Appel et liberté

En cette période de l’année, il y a souvent comme un air de fête dans l’Église. C’est la période des ordinations. Et nous rendons grâce au Seigneur pour ce don qu’il nous fait. Quand une communauté chrétienne vit un tel évènement, on observe chez chacun une certaine effervescence. Souvent chacun admire celui qui a répondu à l’appel du Seigneur… avec parfois une petite pointe de jalousie: il a osé! Il a osé répondre à l’appel et par sa réponse, il a fait oeuvre de liberté.

Appel et liberté sont les deux maîtres-mots de la Parole de Dieu proclamée ce dimanche.

Dans la première lecture, nous avons l’appel d’Élisée par le prophète Élie. Cet appel retenti au coeur même de la vie quotidienne d’Élisée, dans son activité habituelle d’agriculteur. Cet appel surgit par un signe: Élie jette sur lui son manteau. Par ce geste Élie invite Élisée à participer à sa mission. Élisée répond à cet appel avec une grande liberté. Il prend le temps d’accomplir son devoir de fils. Dans un même temps, il suit Élie en acceptant le choix radical, la rupture qu’implique cet appel. Il se tourne résolument vers l’avenir.

Dans l’Évangile, nous avons trois rencontres faites par Jésus. Tout d’abord cet homme qui dit à Jésus: «Je te suivrai partout où tu iras.» (Luc 9,57) La réponse de Jésus est surprenante: au lieu de l’encourager à marcher à sa suite, Jésus lui décrit simplement les conditions matérielles de sa vie terrestre: «Les renards ont des terriers, les oiseaux du ciel ont des nids mais le Fils de l’homme n’a pas d’endroit où reposer sa tête.» (Luc 9,58)

Lors de la deuxième rencontre, c’est Jésus qui interpelle l’homme en lui adressant un simple: «Suis-moi» (Luc 9,59) Avant de répondre présent à l’appel, l’homme demande à pouvoir enterrer son père. Ceci nous parait, humainement, être une bonne réaction et pourtant Jésus l’invite en tout premier, non pas à enterrer son père mais à annoncer le règne de Dieu.

Pour le troisième homme rencontré, la réponse qu’il fait à Jésus ressemble à la réaction d’Élisée: avant de partir, celui-ci veut saluer ses parents. Jésus semble mettre une exigence plus grande que le prophète Élie. Il demande à son interlocuteur de ne pas regarder en arrière!

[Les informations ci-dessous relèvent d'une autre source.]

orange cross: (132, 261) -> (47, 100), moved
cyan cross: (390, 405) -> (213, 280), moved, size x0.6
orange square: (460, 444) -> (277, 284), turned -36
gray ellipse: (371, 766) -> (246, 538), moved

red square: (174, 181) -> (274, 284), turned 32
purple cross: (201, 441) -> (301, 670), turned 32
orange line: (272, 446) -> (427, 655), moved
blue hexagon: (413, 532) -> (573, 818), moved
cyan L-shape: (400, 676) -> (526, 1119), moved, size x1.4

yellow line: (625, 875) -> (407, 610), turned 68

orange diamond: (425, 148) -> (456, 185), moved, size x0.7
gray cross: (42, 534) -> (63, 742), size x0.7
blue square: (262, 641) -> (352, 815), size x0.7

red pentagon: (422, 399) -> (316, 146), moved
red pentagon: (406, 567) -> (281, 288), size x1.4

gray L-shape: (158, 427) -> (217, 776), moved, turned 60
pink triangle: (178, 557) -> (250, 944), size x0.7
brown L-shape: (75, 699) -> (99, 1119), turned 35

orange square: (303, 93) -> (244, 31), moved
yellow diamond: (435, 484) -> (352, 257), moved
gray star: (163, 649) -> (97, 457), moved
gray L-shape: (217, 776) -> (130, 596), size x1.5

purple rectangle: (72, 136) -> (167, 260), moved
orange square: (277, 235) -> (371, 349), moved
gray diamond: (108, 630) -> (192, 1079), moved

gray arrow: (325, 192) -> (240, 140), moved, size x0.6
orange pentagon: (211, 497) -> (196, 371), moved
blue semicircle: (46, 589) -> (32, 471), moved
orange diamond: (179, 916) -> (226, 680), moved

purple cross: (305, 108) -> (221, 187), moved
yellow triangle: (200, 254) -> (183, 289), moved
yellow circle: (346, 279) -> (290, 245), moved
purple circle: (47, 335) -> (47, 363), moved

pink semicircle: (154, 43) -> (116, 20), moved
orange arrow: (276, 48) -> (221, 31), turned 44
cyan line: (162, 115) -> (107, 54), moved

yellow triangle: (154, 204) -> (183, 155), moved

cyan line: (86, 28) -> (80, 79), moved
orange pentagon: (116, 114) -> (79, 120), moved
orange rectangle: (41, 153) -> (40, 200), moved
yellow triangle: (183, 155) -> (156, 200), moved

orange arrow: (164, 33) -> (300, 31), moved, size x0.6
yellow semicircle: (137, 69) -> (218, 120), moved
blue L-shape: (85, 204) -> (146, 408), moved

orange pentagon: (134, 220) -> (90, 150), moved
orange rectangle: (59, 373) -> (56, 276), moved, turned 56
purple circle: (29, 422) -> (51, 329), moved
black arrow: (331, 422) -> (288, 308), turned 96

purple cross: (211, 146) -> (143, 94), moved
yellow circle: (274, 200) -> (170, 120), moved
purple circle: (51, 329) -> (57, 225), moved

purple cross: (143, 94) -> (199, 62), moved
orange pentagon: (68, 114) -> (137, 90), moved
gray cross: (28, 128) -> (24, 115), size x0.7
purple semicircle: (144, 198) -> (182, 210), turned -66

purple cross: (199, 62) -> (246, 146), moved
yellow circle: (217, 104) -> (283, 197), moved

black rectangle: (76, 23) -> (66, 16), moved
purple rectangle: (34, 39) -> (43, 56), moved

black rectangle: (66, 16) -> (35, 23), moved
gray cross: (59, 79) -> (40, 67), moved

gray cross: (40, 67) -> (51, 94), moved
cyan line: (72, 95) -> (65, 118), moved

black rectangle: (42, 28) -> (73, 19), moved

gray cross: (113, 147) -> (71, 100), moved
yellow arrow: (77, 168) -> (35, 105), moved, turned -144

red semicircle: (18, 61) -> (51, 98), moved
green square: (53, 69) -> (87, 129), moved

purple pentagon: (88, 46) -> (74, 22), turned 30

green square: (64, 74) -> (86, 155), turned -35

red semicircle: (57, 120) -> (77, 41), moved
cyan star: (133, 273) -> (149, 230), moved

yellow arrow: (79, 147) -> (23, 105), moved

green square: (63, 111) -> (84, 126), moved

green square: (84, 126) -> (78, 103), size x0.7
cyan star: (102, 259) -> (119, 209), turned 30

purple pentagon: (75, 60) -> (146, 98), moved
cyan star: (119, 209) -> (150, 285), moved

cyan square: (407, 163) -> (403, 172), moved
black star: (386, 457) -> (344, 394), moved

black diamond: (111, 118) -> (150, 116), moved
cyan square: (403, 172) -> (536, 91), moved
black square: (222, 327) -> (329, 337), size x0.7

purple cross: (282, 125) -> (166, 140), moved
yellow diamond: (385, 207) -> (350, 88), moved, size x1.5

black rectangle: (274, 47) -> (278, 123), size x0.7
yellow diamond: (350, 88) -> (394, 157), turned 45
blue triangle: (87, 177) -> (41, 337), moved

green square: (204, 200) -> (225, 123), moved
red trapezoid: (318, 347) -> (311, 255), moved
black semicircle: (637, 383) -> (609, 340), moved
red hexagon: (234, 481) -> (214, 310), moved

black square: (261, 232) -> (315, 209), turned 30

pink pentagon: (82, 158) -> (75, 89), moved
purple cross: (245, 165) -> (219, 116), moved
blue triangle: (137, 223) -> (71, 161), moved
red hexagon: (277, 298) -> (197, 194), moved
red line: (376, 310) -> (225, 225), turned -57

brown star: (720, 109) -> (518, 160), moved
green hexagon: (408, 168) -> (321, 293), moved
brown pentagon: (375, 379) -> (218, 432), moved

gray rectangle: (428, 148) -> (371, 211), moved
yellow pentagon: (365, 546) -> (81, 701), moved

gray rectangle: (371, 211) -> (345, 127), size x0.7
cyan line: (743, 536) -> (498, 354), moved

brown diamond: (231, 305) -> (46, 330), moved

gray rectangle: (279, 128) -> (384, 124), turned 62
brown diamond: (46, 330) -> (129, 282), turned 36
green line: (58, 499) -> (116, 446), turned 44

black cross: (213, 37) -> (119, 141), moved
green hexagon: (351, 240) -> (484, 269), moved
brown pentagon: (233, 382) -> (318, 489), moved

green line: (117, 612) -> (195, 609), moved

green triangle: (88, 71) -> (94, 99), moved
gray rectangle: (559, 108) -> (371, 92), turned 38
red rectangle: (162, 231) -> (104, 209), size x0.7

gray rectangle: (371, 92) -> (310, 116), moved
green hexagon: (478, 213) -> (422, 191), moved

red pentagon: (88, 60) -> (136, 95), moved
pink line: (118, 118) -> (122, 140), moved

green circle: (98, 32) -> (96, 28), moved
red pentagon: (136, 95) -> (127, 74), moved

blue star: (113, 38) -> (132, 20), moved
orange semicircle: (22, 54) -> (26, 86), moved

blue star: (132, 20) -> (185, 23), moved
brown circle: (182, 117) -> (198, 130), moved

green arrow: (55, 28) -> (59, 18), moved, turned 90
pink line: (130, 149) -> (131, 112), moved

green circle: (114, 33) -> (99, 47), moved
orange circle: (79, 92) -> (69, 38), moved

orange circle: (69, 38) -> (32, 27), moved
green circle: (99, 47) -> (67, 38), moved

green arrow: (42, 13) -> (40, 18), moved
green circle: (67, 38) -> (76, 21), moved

Comment se fait-il que Jésus, qui se montre doux envers les pêcheurs, soit très exigent avec ses disciples? Pour suivre Jésus, il faut savoir tout laisser. Il faut savoir abandonner nos habitudes, accepter les difficultés… Comme Jésus, il faut prendre «avec courage la route de Jérusalem» (Luc 9,51) Comme Jésus, il faut passer du confort de la maison familiale de Nazareth à la montée à Jérusalem.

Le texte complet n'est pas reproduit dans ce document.